> Dataset records:

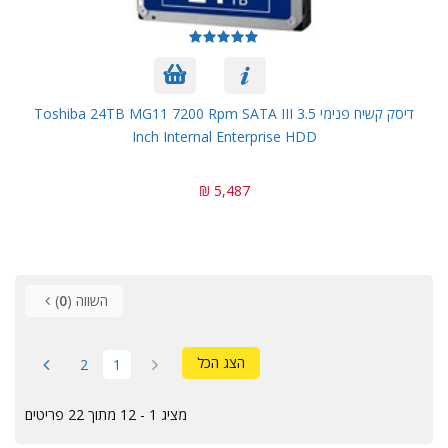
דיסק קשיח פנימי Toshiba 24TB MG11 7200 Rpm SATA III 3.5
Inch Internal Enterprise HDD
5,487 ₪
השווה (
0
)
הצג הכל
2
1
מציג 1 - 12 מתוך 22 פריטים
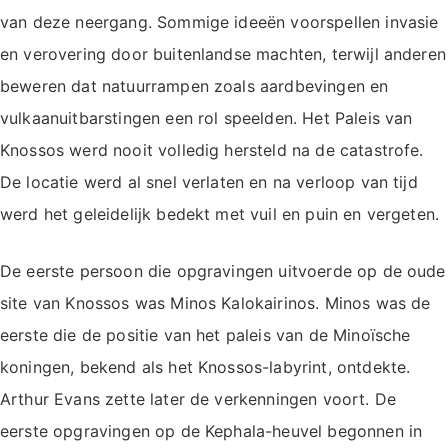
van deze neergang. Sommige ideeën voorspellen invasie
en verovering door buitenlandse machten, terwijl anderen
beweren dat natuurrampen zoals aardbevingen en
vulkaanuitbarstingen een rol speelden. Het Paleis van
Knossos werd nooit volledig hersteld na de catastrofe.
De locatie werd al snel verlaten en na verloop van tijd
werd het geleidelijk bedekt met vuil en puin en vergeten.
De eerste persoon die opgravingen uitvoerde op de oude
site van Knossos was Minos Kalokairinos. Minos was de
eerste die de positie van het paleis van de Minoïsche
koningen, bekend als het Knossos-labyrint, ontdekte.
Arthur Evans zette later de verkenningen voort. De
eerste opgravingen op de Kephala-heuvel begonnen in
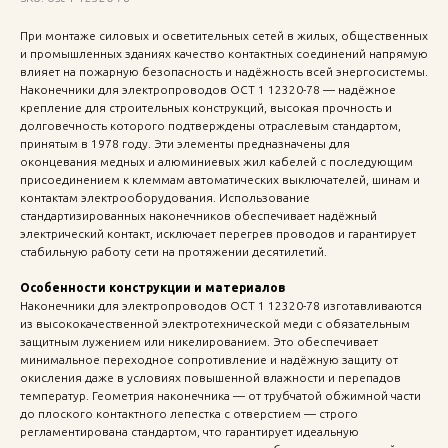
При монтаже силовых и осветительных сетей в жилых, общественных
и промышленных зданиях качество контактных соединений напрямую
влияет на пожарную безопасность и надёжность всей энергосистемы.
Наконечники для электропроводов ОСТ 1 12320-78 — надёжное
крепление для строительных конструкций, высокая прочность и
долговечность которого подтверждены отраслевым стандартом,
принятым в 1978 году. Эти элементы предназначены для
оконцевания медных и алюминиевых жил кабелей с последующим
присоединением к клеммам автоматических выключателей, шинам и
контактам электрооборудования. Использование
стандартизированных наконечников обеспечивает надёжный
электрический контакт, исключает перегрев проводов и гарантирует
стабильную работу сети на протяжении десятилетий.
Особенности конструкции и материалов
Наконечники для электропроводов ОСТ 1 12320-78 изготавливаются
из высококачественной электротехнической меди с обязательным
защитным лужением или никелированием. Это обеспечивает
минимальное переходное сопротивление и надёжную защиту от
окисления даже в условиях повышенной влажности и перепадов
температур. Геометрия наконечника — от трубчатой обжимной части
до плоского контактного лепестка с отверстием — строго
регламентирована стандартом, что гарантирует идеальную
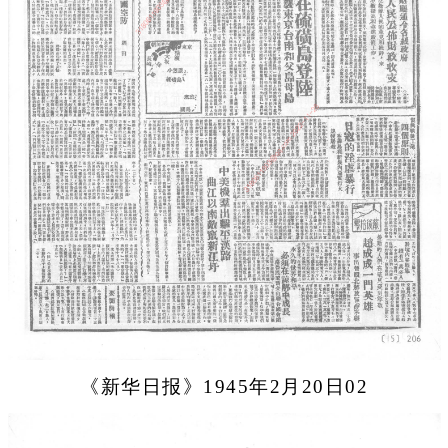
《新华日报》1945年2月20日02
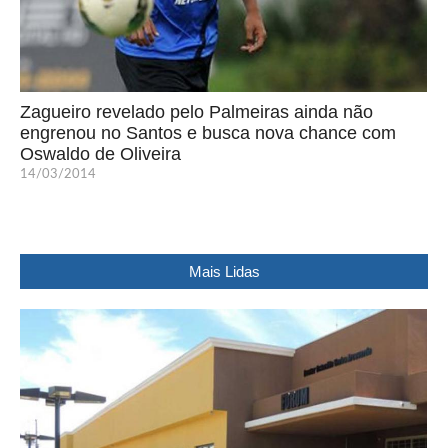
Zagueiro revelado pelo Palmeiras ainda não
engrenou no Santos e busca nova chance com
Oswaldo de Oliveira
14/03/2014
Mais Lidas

--

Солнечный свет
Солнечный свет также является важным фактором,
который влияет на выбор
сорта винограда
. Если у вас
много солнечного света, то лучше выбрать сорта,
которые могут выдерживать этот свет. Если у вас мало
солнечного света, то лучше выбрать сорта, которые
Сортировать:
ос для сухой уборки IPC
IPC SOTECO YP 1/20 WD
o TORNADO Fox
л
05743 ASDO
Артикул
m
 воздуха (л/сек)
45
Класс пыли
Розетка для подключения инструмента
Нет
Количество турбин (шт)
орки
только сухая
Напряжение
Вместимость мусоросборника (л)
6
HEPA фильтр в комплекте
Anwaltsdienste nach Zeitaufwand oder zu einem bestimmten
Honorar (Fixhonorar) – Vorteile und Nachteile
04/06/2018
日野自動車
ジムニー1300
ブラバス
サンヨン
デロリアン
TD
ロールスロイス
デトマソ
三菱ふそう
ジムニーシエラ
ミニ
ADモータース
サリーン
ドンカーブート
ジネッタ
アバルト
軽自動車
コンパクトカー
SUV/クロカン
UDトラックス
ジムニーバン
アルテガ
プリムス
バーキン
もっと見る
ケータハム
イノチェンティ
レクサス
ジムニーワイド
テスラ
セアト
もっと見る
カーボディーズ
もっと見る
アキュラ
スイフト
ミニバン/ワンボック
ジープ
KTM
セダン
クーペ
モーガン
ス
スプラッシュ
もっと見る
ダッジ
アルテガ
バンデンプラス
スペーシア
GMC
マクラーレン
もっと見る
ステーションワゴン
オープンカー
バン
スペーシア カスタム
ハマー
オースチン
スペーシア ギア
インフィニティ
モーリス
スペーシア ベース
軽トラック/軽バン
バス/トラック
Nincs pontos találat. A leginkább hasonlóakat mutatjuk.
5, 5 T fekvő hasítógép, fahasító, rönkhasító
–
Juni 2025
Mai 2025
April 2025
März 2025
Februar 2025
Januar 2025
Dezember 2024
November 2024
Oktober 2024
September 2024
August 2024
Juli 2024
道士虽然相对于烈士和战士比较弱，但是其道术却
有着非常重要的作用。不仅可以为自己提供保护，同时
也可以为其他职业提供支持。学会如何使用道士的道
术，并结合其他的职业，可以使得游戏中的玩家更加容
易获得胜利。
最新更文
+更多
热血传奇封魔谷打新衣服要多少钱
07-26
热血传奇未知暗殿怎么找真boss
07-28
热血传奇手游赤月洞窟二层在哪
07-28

--

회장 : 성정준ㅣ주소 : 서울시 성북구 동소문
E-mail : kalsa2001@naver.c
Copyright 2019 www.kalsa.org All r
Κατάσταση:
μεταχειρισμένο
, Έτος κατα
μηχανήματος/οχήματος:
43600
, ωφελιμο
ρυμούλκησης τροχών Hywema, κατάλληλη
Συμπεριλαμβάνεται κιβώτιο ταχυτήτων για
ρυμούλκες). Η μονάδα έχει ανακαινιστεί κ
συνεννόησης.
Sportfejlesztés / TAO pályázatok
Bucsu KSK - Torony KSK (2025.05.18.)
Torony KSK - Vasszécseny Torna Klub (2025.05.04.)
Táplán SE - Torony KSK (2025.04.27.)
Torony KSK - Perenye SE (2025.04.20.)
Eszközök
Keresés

> Assignment:
Please report every line in the entries above that holds the string "света".

> Solution to this task:
много солнечного света, то лучше выбрать сорта,
солнечного света, то лучше выбрать сорта, которые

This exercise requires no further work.